A Nurse Ignored a Trans Man’s Pregnancy Symptoms—Then He Had a Stillbirth
He went to the ER with abdominal pain, but it took hours for anyone to realize he was in labor.
When a man arrived at the emergency room with severe abdominal pains, a nurse took note that he was obese and had stopped taking blood pressure medicine, but she didn't consider his case an emergency. Then, hours later, it became clear that the man was actually in labor. He was transgender, and like anyone who's about to have a baby, he needed medical care ASAP.
According to the case report in the New England Journal of Medicine, the 32-year-old's medical record listed him as a male, but he told the nurse he was transgender when he arrived at the hospital. He hadn’t had a period in several years and had been taking testosterone, which depending on the dosage can cause ovulation and menstruation to cease. But he had stopped taking the hormone as well as his blood pressure medication after he lost his health insurance.
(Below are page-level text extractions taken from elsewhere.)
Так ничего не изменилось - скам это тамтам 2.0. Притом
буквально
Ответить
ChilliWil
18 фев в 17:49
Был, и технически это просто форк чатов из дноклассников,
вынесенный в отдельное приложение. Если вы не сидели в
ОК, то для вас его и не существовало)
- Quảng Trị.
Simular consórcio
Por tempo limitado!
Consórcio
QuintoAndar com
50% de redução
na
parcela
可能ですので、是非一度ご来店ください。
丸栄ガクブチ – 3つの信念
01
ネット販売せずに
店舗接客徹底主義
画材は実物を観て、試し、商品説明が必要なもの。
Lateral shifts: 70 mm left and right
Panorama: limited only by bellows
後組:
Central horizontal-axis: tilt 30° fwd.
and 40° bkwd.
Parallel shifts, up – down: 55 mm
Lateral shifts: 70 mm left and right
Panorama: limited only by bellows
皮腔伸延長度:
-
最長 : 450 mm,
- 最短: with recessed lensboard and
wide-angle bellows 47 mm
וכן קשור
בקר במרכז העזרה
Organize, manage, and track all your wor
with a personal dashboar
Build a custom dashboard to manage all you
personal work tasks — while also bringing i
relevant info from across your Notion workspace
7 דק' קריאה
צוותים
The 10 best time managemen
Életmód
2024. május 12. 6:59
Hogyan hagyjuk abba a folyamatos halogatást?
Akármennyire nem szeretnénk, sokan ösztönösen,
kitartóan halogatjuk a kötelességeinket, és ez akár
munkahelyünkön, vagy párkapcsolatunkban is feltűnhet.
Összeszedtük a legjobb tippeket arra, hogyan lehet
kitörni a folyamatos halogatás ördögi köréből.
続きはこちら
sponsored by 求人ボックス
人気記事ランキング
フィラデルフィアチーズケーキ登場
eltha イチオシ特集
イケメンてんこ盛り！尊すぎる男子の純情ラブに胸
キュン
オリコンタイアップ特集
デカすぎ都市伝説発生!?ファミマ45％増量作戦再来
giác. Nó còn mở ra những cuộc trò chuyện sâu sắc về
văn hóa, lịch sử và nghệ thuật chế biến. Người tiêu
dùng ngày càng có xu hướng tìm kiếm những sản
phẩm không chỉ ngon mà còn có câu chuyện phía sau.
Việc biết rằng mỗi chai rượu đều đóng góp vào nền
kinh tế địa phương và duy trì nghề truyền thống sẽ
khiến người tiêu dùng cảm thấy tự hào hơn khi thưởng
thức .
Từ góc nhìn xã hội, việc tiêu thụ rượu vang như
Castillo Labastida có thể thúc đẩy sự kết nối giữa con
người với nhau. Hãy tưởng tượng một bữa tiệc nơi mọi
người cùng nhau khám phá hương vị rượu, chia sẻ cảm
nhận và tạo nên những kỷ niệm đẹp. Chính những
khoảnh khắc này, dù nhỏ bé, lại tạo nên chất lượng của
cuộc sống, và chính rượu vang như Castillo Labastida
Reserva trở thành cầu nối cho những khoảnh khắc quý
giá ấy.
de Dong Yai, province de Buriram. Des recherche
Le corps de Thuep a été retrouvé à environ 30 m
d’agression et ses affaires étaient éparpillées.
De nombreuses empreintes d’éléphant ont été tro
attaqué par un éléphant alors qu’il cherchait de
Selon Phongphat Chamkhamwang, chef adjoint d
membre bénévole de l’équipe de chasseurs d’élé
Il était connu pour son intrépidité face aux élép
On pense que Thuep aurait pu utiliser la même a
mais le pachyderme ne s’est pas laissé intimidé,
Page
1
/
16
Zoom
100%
He had used a home pregnancy test earlier that day and got a positive result, but he thought it might have been wrong. He also said that he "peed himself" that morning, which was likely his water breaking, or the amniotic sac rupturing, signaling labor. The nurse did order a pregnancy test, but she still marked him stable and his case non-urgent.
A few hours later, a test confirmed he was pregnant, and when a doctor examined him, she noted that he was not only obese, but also had high blood pressure and possibly had a ruptured amniotic sac. That meant he could be in labor, have preeclampsia (dangerously high blood pressure when pregnant), or placental abruption (when the placenta separates from the uterus before delivery, which can be dangerous for the mother and baby). All of these conditions require urgent or emergency treatment.
After doing an ultrasound, doctors said it wasn't clear whether the fetus had a heartbeat, but an exam showed that part of the umbilical cord had slipped into the vaginal canal, putting the baby at risk. Doctors prepared to do an emergency cesarean delivery, yet no fetal heartbeat was heard once they were in the operating room. The man delivered a stillborn baby shortly after.
A woman showing up to the hospital with symptoms similar to this man “would almost surely have been triaged and evaluated more urgently for pregnancy-related problems,” the authors of the report wrote.
This authors of this case argue that the classification of gender in medical records is flawed. They note that transgender people should be able to legally change their sex for a number of reasons, "including safety, health insurance, employment, housing, and restroom use." Therefore, taking away transgender people's ability to legally change their sex is not the solution. However, making sure that all medical records include sex at birth, gender identity, and legal sex could help people get the care they need and deserve.